- Ih Türgen Uul Location within Mongolia

Highest point
- Elevation: 4,029 m (13,219 ft)
- Prominence: 1,594 m (5,230 ft)
- Listing: Ultra
- Coordinates: 49°47′57″N 89°45′15″E﻿ / ﻿49.79917°N 89.75417°E

Geography
- Location: Mongolia
- Parent range: Altai Mountains

= Türgen =

Mountain in Uvs, Mongolia

Türgen (Түргэн, lit. "swift") is a mountain range in the Altai Mountains covering 145.1 thousand hectares of which 104 square kms are covered with snow and ice year round. The range extends about 70 km through the territories of Khovd, Turgen, Buhmurun, and Sagil soums of Uvs Province of Mongolia.

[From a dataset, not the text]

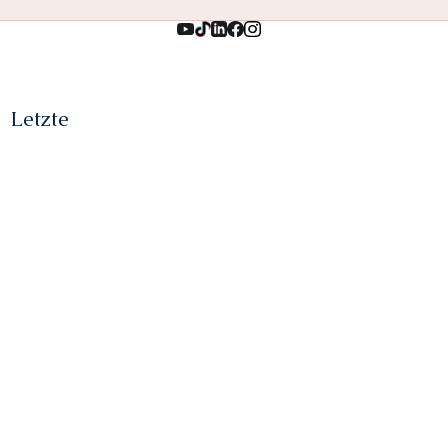
Letzte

A number of rivers take origin in these mountains including Buural, Turgen, Harhiraa, Yamaat and Jivertey.

Its peak Deglii Tsagaan ((Дэглий цагаан, Heron the White) has an elevation of 4,029 metres and is snow-capped.

The mountain range is rich in biodiversity and home to rare and endangered animals and plants such as the snow leopard, argali sheep, ibex, and the saussurea involucrata.

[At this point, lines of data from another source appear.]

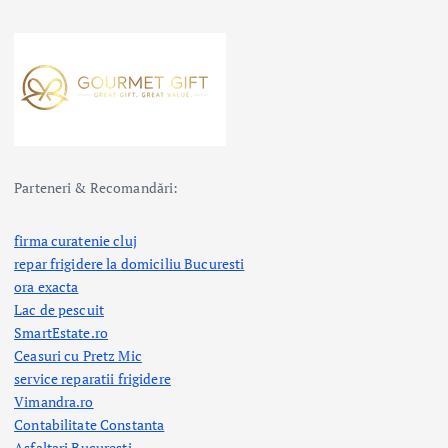
Parteneri & Recomandări:
firma curatenie cluj
repar frigidere la domiciliu Bucuresti
ora exacta
Lac de pescuit
SmartEstate.ro
Ceasuri cu Pretz Mic
service reparatii frigidere
Vimandra.ro
Contabilitate Constanta
Asfaltari Bucuresti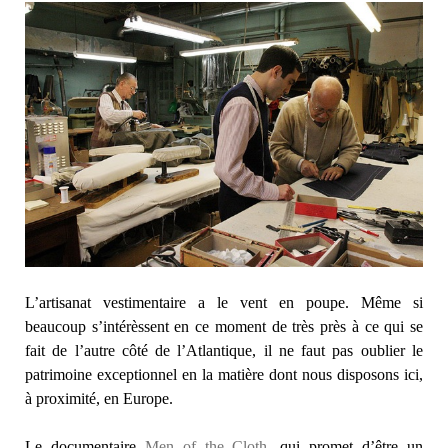
L’artisanat vestimentaire a le vent en poupe. Même si
beaucoup s’intérèssent en ce moment de très près à ce qui se
fait de l’autre côté de l’Atlantique, il ne faut pas oublier le
patrimoine exceptionnel en la matière dont nous disposons ici,
à proximité, en Europe.
Le documentaire
Men of the Cloth
, qui promet d’être un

In 1993, the area was placed under special state protection by resolution No. 83 of the Mongolian Parliament, and in 2008 its boundaries were expanded by Parliament resolution No. 05 to include the beautiful Goojuur waterfall. Within these special state protected areas, the Turgen Mountain Strictly Protected Area (nature reserve) covers a total area of 130,473 hectares.